Summary: Researchers found that background sounds alter brain activity during cognitive tasks. Playing outdoor ambient noise produced the largest changes, highlighting how everyday environments influence attention and perception.
Source: University of Alberta
Background noise affects attention and brain signals, and scientists at the University of Alberta are exploring what those effects mean for both basic neuroscience and practical neurotechnology.
“Why do we prefer to perform some tasks in silence and others with ambient sound? What does the brain do to prevent distraction when we leave a quiet room?” asked Joanna Scanlon, lead author of the study and a former graduate student in the Department of Psychology. The team investigated how different background sounds change brain responses while people complete a standard cognitive task.
“Understanding how the brain handles tasks in different environments is essential for translating laboratory findings to real life.”
To create a practical baseline for how the brain responds to environmental sound, the researchers measured neural activity while participants completed an auditory oddball task under several listening conditions: silence, white noise, outdoor ecological sounds (for example, passing traffic), and a low-volume tone condition. Using electroencephalogram (EEG) recordings, they examined early event-related potentials (ERPs) that reflect sensory processing and filtering.

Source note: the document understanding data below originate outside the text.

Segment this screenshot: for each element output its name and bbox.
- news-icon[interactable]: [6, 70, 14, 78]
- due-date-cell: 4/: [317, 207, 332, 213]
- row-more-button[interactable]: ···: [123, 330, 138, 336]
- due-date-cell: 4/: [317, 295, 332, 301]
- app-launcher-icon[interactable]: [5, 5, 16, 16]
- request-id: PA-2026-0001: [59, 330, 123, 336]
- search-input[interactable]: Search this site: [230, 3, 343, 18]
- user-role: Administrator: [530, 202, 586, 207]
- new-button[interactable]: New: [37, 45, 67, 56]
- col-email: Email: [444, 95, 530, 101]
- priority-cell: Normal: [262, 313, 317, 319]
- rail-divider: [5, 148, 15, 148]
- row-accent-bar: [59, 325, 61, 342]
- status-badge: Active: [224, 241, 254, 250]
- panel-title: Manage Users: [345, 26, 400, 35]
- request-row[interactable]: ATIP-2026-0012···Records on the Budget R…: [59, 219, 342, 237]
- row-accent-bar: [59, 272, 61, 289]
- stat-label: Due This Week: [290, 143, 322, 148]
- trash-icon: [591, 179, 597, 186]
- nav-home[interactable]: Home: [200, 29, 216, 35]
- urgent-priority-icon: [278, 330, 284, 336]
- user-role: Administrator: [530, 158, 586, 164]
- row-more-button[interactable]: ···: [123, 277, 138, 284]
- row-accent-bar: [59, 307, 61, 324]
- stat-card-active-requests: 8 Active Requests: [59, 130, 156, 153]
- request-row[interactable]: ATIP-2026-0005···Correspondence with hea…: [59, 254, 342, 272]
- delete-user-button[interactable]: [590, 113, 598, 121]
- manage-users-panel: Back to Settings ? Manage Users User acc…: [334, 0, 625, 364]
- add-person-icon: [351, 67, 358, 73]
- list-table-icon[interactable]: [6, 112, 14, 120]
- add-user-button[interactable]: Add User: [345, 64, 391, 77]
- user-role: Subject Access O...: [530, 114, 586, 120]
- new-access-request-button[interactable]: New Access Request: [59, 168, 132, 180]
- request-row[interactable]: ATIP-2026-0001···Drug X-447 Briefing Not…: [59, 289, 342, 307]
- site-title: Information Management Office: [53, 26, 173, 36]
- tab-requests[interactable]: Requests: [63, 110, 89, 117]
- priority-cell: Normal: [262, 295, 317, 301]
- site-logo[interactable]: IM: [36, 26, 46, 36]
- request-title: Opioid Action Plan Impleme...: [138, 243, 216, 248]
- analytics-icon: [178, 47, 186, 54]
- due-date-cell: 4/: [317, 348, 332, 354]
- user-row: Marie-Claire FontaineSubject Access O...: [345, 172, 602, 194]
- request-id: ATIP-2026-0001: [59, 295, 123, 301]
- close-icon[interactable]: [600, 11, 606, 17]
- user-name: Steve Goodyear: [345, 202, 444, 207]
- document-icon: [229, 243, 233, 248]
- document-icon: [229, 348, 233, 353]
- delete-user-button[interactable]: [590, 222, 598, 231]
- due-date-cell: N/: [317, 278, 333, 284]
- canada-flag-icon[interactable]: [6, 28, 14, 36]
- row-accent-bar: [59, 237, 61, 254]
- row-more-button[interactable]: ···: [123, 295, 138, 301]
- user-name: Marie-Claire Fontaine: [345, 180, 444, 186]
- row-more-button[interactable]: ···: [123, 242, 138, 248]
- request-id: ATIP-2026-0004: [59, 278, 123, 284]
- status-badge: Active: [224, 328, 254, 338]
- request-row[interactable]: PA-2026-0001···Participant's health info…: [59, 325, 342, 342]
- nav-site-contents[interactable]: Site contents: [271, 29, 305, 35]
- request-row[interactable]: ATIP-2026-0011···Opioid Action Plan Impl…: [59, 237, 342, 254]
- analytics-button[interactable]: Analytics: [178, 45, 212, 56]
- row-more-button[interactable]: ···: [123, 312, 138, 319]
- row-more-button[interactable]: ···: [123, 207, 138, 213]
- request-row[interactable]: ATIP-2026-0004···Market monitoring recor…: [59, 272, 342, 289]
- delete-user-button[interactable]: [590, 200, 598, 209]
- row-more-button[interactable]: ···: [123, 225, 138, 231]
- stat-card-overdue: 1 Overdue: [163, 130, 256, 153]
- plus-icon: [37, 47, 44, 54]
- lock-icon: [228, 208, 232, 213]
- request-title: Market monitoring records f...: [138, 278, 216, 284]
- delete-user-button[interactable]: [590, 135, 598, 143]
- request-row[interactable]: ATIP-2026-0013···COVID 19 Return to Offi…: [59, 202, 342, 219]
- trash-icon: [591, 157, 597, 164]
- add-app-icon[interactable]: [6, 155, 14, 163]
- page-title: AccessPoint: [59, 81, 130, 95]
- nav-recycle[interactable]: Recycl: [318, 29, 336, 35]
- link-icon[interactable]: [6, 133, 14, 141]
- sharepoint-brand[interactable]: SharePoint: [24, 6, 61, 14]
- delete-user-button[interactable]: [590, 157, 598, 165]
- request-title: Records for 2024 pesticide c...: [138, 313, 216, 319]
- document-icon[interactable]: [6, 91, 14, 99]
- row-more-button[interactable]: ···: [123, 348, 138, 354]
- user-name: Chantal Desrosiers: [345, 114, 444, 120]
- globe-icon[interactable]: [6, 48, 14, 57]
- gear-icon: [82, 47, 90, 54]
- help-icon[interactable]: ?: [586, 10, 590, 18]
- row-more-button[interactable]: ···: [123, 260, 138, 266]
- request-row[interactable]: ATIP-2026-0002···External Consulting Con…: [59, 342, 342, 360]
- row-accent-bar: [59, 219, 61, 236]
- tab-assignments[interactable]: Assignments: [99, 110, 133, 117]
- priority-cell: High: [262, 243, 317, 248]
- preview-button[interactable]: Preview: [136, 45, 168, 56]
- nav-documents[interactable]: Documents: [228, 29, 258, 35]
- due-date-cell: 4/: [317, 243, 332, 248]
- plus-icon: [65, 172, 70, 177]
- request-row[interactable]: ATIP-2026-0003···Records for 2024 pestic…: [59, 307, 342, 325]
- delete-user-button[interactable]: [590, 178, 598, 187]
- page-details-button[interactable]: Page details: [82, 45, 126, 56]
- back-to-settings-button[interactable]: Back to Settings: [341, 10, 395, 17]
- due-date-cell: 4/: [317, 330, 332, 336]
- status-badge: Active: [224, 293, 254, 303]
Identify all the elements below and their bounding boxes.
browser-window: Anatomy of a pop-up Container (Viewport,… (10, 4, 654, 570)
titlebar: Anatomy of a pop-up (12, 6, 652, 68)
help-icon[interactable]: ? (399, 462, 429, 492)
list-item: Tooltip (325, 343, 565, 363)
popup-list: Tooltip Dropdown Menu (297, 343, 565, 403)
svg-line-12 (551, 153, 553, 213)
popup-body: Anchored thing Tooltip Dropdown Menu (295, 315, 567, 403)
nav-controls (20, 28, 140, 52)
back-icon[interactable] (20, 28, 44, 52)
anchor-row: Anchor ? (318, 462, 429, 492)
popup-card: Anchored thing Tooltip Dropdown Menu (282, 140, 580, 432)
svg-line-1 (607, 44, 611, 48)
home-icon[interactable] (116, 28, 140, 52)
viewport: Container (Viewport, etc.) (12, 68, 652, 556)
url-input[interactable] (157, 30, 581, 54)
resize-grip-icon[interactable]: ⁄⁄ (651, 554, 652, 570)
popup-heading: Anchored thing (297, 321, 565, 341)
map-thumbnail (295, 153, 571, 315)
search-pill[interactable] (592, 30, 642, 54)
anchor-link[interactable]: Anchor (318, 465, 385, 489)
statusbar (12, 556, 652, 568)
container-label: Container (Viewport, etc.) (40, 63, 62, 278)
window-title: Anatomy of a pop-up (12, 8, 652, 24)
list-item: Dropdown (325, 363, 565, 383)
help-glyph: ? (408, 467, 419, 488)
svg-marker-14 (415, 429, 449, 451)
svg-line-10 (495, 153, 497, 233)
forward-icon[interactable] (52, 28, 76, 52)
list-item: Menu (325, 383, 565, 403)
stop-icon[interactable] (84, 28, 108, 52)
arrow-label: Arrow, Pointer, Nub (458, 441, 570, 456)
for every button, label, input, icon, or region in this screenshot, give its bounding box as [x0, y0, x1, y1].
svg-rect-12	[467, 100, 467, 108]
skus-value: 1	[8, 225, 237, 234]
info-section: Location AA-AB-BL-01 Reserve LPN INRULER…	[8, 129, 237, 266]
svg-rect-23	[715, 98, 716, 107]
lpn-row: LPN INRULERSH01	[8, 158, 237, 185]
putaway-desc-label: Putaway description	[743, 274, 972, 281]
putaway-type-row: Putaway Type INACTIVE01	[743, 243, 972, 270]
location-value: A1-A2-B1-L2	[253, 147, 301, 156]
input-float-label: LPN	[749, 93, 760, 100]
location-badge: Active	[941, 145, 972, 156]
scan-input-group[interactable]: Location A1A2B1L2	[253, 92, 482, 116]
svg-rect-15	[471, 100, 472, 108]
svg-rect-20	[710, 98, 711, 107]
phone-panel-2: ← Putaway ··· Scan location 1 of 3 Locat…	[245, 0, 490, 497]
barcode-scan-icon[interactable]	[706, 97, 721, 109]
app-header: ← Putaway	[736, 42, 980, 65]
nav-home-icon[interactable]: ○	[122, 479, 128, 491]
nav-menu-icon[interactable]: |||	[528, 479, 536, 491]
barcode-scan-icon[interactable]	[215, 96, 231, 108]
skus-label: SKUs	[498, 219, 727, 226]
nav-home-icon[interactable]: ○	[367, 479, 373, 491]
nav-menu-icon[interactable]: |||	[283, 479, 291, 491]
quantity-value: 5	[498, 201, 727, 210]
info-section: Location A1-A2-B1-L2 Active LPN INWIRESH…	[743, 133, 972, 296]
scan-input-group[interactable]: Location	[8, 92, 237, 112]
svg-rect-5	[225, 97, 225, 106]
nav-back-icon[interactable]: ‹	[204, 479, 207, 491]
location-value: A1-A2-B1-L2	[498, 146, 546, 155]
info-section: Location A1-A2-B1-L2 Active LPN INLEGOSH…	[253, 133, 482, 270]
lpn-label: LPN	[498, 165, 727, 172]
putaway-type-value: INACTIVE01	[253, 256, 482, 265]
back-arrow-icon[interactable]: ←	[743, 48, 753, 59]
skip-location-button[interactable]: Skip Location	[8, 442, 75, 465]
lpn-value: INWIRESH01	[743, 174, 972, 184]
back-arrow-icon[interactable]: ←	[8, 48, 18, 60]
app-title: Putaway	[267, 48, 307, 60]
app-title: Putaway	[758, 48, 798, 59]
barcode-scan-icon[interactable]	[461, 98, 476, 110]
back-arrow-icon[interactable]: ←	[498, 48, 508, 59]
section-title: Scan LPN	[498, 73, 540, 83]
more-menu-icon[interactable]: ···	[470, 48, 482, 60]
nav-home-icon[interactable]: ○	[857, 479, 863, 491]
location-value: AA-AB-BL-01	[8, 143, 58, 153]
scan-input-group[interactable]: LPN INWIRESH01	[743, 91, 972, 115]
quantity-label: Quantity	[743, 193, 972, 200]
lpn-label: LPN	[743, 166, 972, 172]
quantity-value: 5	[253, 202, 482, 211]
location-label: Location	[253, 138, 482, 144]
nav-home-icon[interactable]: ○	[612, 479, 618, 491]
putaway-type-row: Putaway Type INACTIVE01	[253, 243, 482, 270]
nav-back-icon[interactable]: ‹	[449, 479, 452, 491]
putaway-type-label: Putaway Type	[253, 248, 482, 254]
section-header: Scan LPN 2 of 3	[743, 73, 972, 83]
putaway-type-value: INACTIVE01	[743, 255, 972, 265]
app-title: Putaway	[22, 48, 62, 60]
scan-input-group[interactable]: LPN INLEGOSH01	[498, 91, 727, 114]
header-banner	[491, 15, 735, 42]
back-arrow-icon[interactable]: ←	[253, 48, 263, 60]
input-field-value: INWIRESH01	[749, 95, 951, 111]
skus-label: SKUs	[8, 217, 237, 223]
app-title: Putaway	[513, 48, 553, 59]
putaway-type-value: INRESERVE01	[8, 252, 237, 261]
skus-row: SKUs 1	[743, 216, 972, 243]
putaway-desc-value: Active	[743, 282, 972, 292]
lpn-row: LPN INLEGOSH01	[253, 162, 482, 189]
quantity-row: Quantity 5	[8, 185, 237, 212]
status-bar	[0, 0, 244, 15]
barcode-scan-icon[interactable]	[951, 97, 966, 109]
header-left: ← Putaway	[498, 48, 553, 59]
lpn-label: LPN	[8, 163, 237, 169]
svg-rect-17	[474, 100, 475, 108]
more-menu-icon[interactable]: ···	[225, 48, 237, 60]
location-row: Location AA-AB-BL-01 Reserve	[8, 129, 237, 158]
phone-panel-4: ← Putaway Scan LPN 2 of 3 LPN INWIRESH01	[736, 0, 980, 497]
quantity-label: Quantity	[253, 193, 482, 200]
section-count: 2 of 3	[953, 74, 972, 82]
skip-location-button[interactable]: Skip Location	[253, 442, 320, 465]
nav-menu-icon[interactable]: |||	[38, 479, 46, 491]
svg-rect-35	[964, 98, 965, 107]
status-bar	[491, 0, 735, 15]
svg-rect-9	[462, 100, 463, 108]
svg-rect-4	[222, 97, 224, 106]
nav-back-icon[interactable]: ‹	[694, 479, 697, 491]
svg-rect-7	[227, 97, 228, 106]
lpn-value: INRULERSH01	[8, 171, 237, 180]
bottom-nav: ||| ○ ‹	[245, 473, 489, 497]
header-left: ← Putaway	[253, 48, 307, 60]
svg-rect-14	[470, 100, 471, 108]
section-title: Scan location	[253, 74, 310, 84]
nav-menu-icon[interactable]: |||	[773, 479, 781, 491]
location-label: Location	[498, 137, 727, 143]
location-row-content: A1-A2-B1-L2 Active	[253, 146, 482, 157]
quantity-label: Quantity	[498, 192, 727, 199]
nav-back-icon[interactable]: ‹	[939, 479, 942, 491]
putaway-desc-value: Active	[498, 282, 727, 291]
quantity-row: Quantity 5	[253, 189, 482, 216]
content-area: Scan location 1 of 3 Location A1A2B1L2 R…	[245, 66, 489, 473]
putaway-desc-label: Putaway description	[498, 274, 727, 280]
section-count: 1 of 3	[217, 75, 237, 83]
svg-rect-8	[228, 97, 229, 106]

The main finding was clear: background noise provoked measurable and consistent changes in brain activity during the cognitive task. Specifically, the team observed an increase in the N1 component and a decrease in the P2 component of early ERPs when participants listened to outdoor ecological sounds and white noise. The most pronounced modulation occurred with outdoor sounds, such as traffic noise. Importantly, these neural changes occurred even though participants’ behavioral performance on the task — their responses to target tones — did not differ across conditions.
Scanlon emphasized the significance of these results: “We could alter brain responses during a cognitive task simply by adding natural background sounds. This demonstrates that everyday environments shape sensory processing, and suggests much laboratory research may oversimplify how the brain functions in real-world settings.”
The study also underscores the value of mobile EEG technologies. As researchers develop lightweight, wearable EEG systems, it becomes possible to study brain function in realistic settings outside the traditional laboratory. Kyle Mathewson, assistant professor who supervised the project, noted the practical implications: “If we want neurotechnology that assists people in daily life — devices that detect lapses in attention or help memory in real time — those systems must operate reliably in noisy, dynamic environments. Our results show why testing outside the lab is essential.”
Source:
University of Alberta
Media Contact:
Andrew Lyle – University of Alberta
Image Credit:
John Ulan
Original Research: Closed access
Title: “The ecological cocktail party: Measuring brain activity during an auditory oddball task with background noise” — Joanna Scanlon et al.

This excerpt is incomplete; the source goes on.